Pada kasus rusa timor (Cervus timorensis), ketika berjumpa dengan tim pengamat, satwa tersebut tidak langsung lari, melainkan diam mematung, memandang kami dengan tatapan waspada. Mereka berusaha ‘menyembunyikan’ tubuh mereka di balik batang pohon kurus, lantas mengintip dari percabangan atau dedaunannya. Barangkali mereka berpikir, jika mereka tidak bisa melihat kami, lantas kami pun tidak dapat melihat mereka. Pernah sekali, ketika pengamatan malam di Legon Kadam, kami dikejutkan sebuah perjumpaan dengan seekor rusa jantan bertubuh besar (hampir sebesar kuda). Matanya menyala, memantulkan cahaya headlamp kami. Cukup lama kami dan si rusa besar bertatapan, hingga akhirnya satwa tersebut lari dan membuat kami sekali lagi terkejut.

Seekor rusa timor betina ‘menyadari’ kahadiran tim pengamat. Foto: Meganovich/UKF

Kijang muncak (Muntiacus muntjak) memiliki cara yang lebih ekstrem. Pendengaran kijang muncak sangat tajam, cukup sulit mengamati mereka dari jarak dekat. Kijang muncak dapat dengan mudah menyadari keberadaan tim pengamat, bahkan sebelum melakukan kontak mata satwa ini sudah langsung terbirit-birit. Menariknya lagi, satwa kijang muncak tidak hanya lari, melainkan juga berteriak-teriak dengan suara yang mirip gonggongan. Di hutan yang sunyi itu, jeritan kijang muncak yang panik menggema kemana-mana, ironisnya justru mengumumkan keberadaan mereka kepada para predator.

Seekor kijang muntjak, sebelum lari dan ‘menggonggong’. Foto: Meganovich/UKF

Babi hutan (Sus scrofa vittatus) jauh lebih pemalu.
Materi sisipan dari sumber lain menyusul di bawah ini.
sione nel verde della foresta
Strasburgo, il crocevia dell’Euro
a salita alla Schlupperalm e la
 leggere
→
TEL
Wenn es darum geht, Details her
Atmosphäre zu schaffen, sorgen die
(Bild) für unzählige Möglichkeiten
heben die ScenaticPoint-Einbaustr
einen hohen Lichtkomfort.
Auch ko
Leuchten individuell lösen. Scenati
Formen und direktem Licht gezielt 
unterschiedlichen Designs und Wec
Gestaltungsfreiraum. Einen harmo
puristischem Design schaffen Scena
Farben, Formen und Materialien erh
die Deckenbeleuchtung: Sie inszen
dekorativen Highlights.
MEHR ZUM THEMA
Walau perawakannya seram, babi hutan cenderung lebih suka menghindar diam-diam ketika merasa terinstrupsi oleh keberadaan manusia. Jika panik, mereka hanya akan menguik sekali lantas bergegas menyingkir dari lokasi.
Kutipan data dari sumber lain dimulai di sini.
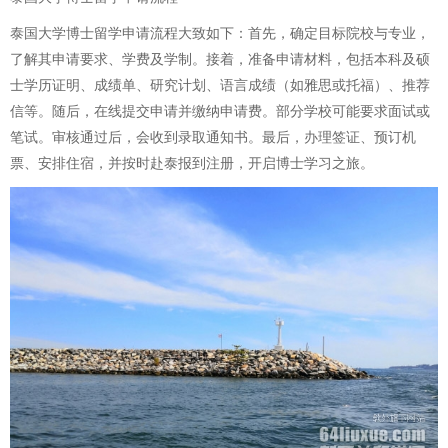
泰国大学博士留学申请流程大致如下：首先，确定目标院校与专业，
了解其申请要求、学费及学制。接着，准备申请材料，包括本科及硕
士学历证明、成绩单、研究计划、语言成绩（如雅思或托福）、推荐
信等。随后，在线提交申请并缴纳申请费。部分学校可能要求面试或
笔试。审核通过后，会收到录取通知书。最后，办理签证、预订机
票、安排住宿，并按时赴泰报到注册，开启博士学习之旅。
Pelanduk jawa (Tragulus javanicus) cukup sulit diprediksi. Pada perjumpaannya, pelanduk jawa cenderung ditemukan soliter (sendiri), kadang satu-dua bersama anaknya. Ketika merasa terancam atau terkejut dengan kehadiran tim pengamat, pelanduk jawa biasanya akan segera lari melompat-lompat atau menyusup masuk ke dalam semak. Akan tetapi, pada beberapa kesempatan, tim kami mendapati momen perjumpaan dengan individu pelanduk jawa yang merespons pasif. Seolah sistemnya mengalami lag, mereka membeku di tempat. 
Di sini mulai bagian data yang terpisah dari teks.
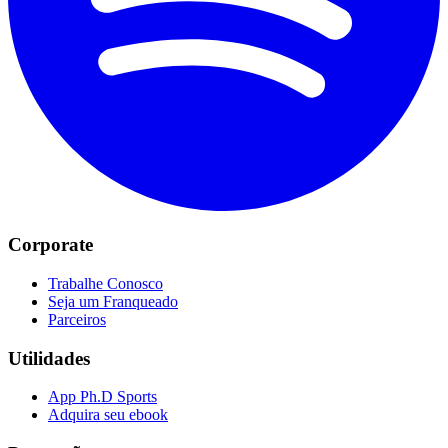
Corporate
Trabalhe Conosco
Seja um Franqueado
Parceiros
Utilidades
App Ph.D Sports
Adquira seu ebook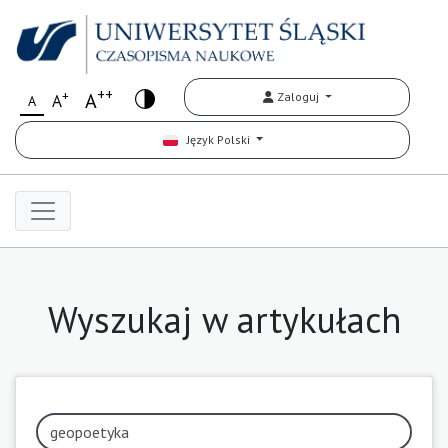
++
+
A
Zaloguj
A
A
Język Polski
Wyszukaj w artykułach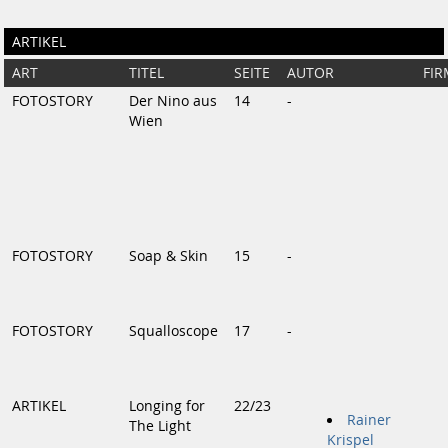
ARTIKEL
ART
TITEL
SEITE
AUTOR
FI
FOTOSTORY
Der Nino aus
14
-
Wien
FOTOSTORY
Soap & Skin
15
-
FOTOSTORY
Squalloscope
17
-
ARTIKEL
Longing for
22/23
Rainer
The Light
Krispel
Pelanduk jawa yang dipotret menggunakan kamera handphone. Foto:Aqillah/UKF

Lewat tulisan ini, saya bermaksud mengajak Anda berpikir dan merenungi bagaimana satwa-satwa di alam liar memiliki berbagai cerita kehidupan yang berharga dan menarik untuk dipelajari. Untuk itu satu-satunya cara agar saya, Anda, dan anak-anak mempunyai kesempatan untuk menikmatinya adalah dengan bersama mempertahankan keberadaan serta sifat liar para satwa tersebut.